▶ **ASSIGNMENT**: For the data that follows, print the line with "Le marché regorge d’assiettes décorées", the line with "ollecteur Raccord d’Etage : CRE à joints", and all lines between them, exactly as they stand. Omit pictures and add nothing.

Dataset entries

· · · ·

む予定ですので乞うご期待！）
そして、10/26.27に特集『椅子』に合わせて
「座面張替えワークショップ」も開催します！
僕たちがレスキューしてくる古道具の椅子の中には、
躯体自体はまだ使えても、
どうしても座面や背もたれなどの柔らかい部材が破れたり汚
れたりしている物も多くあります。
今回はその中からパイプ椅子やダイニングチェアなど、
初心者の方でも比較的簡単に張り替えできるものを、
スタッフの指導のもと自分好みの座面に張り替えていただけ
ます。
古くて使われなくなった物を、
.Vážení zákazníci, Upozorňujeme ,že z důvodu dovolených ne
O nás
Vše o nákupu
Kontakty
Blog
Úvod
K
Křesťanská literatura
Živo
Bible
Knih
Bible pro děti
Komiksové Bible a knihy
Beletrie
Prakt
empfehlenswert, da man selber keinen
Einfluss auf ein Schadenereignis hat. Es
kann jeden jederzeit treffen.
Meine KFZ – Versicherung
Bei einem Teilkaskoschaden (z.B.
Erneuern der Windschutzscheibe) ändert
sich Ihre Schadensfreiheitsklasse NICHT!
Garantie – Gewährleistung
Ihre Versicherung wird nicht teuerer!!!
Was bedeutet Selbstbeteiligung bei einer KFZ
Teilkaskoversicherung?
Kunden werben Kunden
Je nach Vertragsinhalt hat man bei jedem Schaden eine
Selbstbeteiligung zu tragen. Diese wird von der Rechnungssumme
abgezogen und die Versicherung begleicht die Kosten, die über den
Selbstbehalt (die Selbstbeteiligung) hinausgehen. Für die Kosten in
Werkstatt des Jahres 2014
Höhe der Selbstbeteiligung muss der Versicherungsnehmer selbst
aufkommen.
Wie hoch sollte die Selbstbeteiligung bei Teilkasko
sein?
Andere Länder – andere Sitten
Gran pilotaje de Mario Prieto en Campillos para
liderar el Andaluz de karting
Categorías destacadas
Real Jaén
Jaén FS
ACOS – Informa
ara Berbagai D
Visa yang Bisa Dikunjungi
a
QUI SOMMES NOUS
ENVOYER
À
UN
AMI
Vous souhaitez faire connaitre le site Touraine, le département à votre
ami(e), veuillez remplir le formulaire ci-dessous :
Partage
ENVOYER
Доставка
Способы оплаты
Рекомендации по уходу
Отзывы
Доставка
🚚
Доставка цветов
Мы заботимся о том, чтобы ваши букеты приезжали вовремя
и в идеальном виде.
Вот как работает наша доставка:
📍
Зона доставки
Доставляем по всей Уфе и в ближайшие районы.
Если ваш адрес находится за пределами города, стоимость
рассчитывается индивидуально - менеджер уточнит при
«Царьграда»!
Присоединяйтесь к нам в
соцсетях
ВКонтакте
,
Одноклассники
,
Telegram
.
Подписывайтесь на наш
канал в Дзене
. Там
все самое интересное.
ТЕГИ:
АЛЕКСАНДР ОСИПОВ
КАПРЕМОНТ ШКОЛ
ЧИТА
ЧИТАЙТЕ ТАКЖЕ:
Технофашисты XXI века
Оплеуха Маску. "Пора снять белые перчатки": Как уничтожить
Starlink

· · · ·

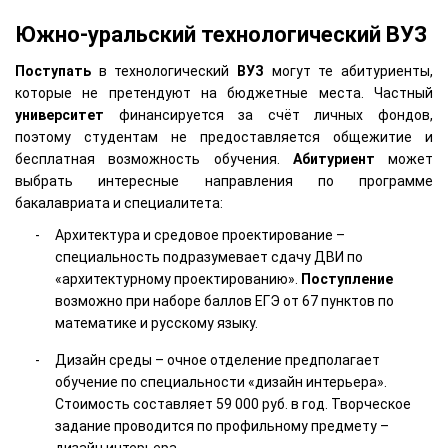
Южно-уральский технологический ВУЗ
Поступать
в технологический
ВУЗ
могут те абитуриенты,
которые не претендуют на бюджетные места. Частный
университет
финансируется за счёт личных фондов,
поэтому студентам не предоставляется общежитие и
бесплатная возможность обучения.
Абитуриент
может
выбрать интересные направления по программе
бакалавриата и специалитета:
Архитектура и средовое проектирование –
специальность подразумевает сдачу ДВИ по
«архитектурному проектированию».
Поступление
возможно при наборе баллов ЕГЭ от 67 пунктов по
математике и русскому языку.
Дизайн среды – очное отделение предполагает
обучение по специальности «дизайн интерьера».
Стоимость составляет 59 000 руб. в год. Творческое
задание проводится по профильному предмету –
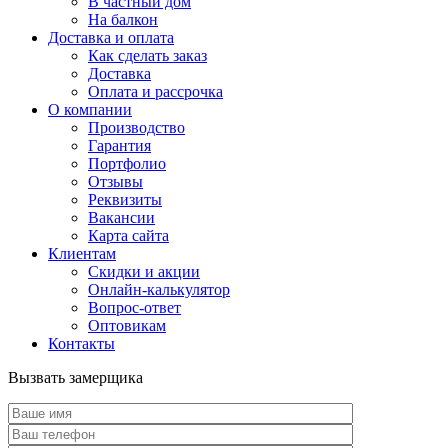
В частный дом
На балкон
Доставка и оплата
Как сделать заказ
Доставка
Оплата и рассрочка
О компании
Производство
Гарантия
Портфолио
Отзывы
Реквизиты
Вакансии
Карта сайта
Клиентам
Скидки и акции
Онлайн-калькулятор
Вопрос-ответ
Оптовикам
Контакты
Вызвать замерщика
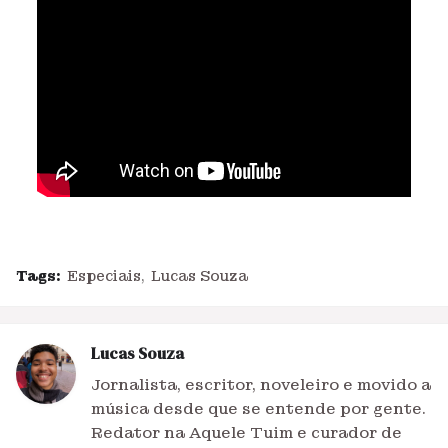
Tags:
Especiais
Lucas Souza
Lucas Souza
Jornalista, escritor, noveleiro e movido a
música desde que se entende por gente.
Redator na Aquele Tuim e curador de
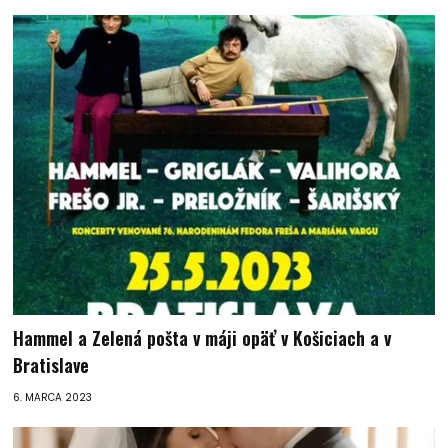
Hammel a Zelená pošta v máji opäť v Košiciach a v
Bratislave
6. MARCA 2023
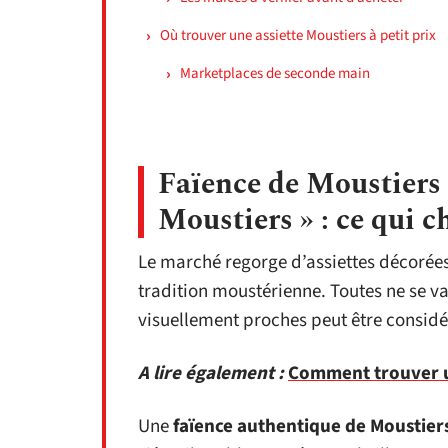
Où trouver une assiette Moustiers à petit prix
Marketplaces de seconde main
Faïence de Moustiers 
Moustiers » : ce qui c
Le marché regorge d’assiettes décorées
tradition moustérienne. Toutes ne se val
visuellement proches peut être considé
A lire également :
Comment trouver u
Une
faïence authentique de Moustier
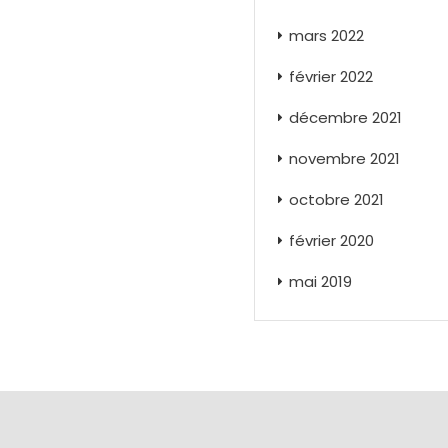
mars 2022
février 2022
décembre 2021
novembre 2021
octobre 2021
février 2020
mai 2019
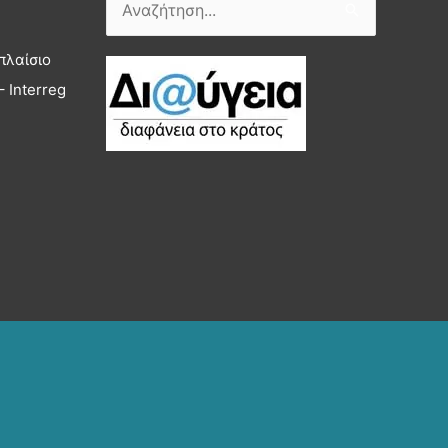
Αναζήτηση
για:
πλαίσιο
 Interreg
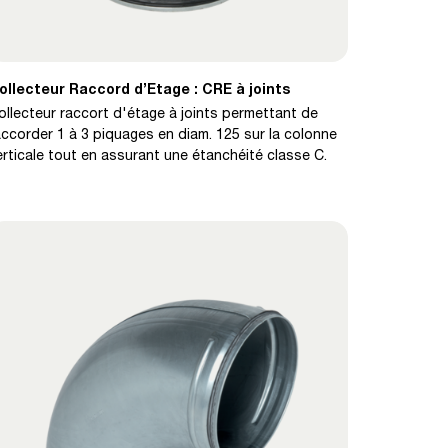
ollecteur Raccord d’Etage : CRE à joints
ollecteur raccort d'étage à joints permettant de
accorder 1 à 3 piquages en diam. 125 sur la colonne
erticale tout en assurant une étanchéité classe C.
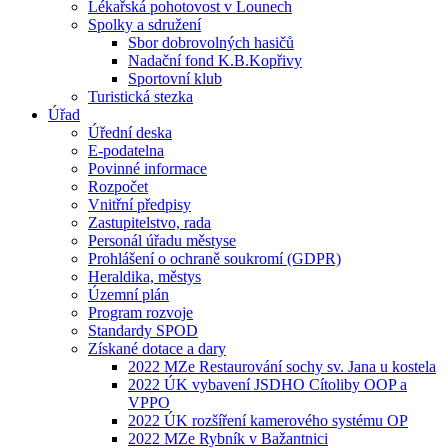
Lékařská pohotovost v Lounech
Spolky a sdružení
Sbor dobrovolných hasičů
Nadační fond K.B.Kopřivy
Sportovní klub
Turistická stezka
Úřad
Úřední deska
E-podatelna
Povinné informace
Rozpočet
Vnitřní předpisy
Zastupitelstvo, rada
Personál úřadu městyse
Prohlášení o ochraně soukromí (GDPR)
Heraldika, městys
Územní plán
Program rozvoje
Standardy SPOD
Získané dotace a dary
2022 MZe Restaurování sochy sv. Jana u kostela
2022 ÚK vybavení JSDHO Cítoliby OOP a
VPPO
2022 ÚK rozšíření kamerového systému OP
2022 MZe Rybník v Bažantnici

· · · ·

▶ **REPLY**:
Le marché regorge d’assiettes décorées
tradition moustérienne. Toutes ne se val
visuellement proches peut être considé
A lire également :
Comment trouver u
Une
faïence authentique de Moustier
mars 2022
février 2022
décembre 2021
novembre 2021
octobre 2021
février 2020
mai 2019
Αναζήτηση
για:
πλαίσιο
 Interreg
ollecteur Raccord d’Etage : CRE à joints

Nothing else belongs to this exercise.